Sunday, August 13, 2017

Measuring protein interaction energies in a single native mass spectrum!


I'm not even gonna pretend I could've come up with this idea.  Albert Heck, I'm not even gonna pretend that I have the qualifications to be critical of the work they did. Nope! I'm going to take what I understand of what I read here at face value and say that I think it is a really cool idea, though!

This is the paper. 


What did they do? They purified proteins that they are interested in that interact. They purified these from cell lines where they made mutations that changed single amino acids in the interacting sites of the proteins. Then they did native mass spec (in a modified(?) Q Exactive Plus system. It's a little unclear, it may have the vendor's native mass options "Biopharma mode" but I didn't check the reference.

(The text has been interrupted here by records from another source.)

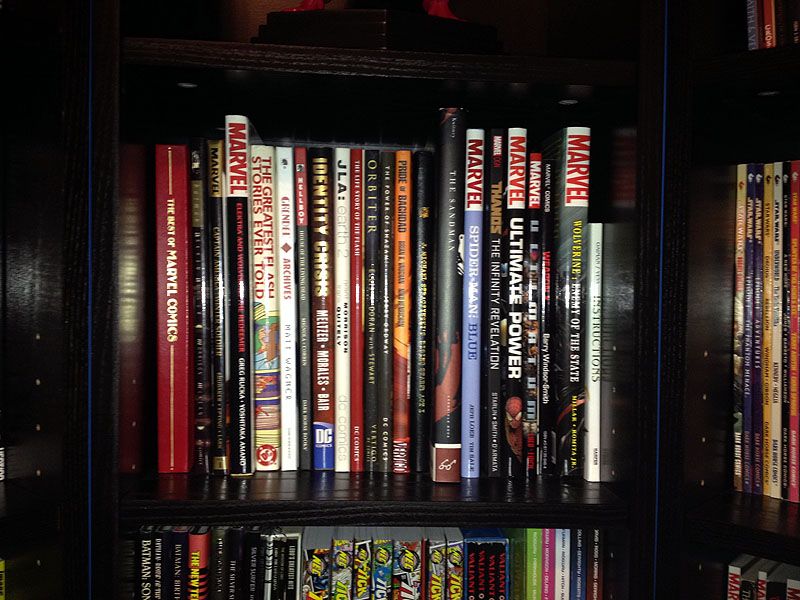 The width and height of the screenshot is (800, 600). What are the coordinates of `shelves` in the screenshot? It's located at (337, 500), (350, 68), (766, 513), (758, 88). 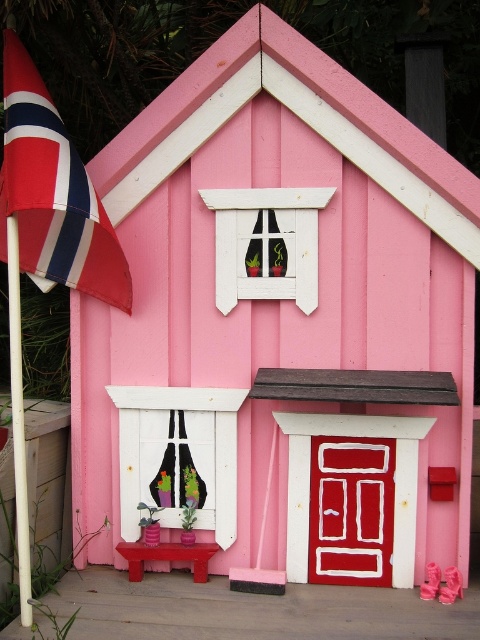 Can you confirm if red and white striped flag at left is bigger than matte pink shoes at lower right?

Indeed, red and white striped flag at left has a larger size compared to matte pink shoes at lower right.

Can you confirm if red and white striped flag at left is taller than matte pink shoes at lower right?

Indeed, red and white striped flag at left has a greater height compared to matte pink shoes at lower right.

Describe the element at coordinates (52, 193) in the screenshot. The image size is (480, 640). I see `red and white striped flag at left` at that location.

At what (x,y) coordinates should I click in order to perform the action: click on red and white striped flag at left. Please return your answer as a coordinate pair (x, y). Looking at the image, I should click on (52, 193).

Between red and white striped flag at left and pink matte flower pot at lower center, which one is positioned lower?

pink matte flower pot at lower center is lower down.

Image resolution: width=480 pixels, height=640 pixels. Describe the element at coordinates (52, 193) in the screenshot. I see `red and white striped flag at left` at that location.

You are a GUI agent. You are given a task and a screenshot of the screen. Output one action in this format:
    pyautogui.click(x=<x>, y=<y>)
    Task: Click on the red and white striped flag at left
    
    Given the screenshot: What is the action you would take?
    pyautogui.click(x=52, y=193)

Who is positioned more to the left, matte pink shoes at lower right or pink matte flower pot at lower center?

Positioned to the left is pink matte flower pot at lower center.

Does point (443, 586) come behind point (429, 579)?

No, (443, 586) is in front of (429, 579).

What are the coordinates of `matte pink shoes at lower right` in the screenshot? It's located at (451, 586). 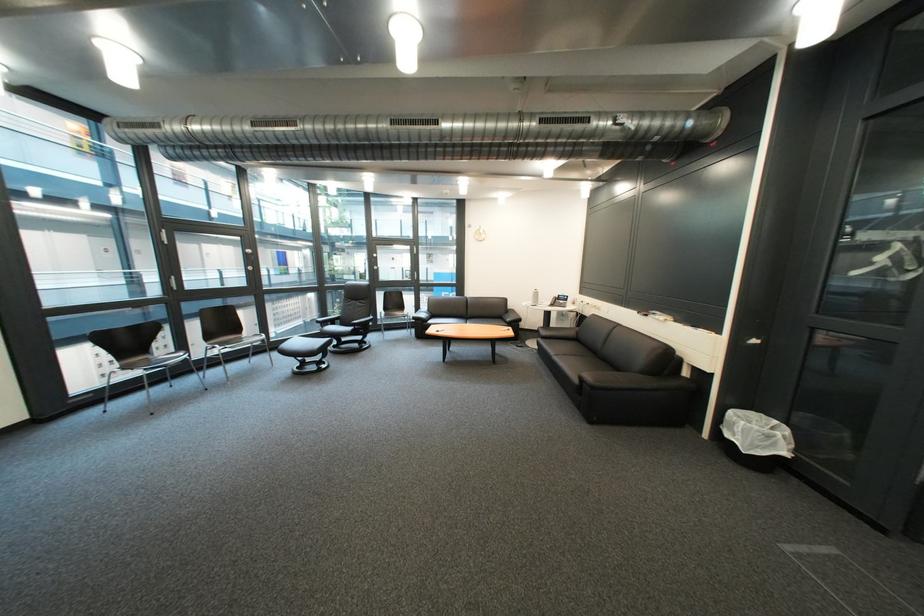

If you have two proteins that interact and you can get a mass spectrum from the native configuration of those two proteins, but you control the mutations in the proteins -- you get a super cool readout! What is the strength of the interaction of those two proteins -- and, more importantly, how does it differ when you change this amino acid over here, vs this one over there? 

Right? See how cool that is? How easy would it to be to extend this to your protein(s) of interest that you already had somebody construct all those mutants of?!? Sure, the math looks a little daunting at first, but they explain it in such clear detail (good writing!) that I feel like you just plug this all into Excel and only use that scary math thing at the top of this post in presentations to impress people in your department.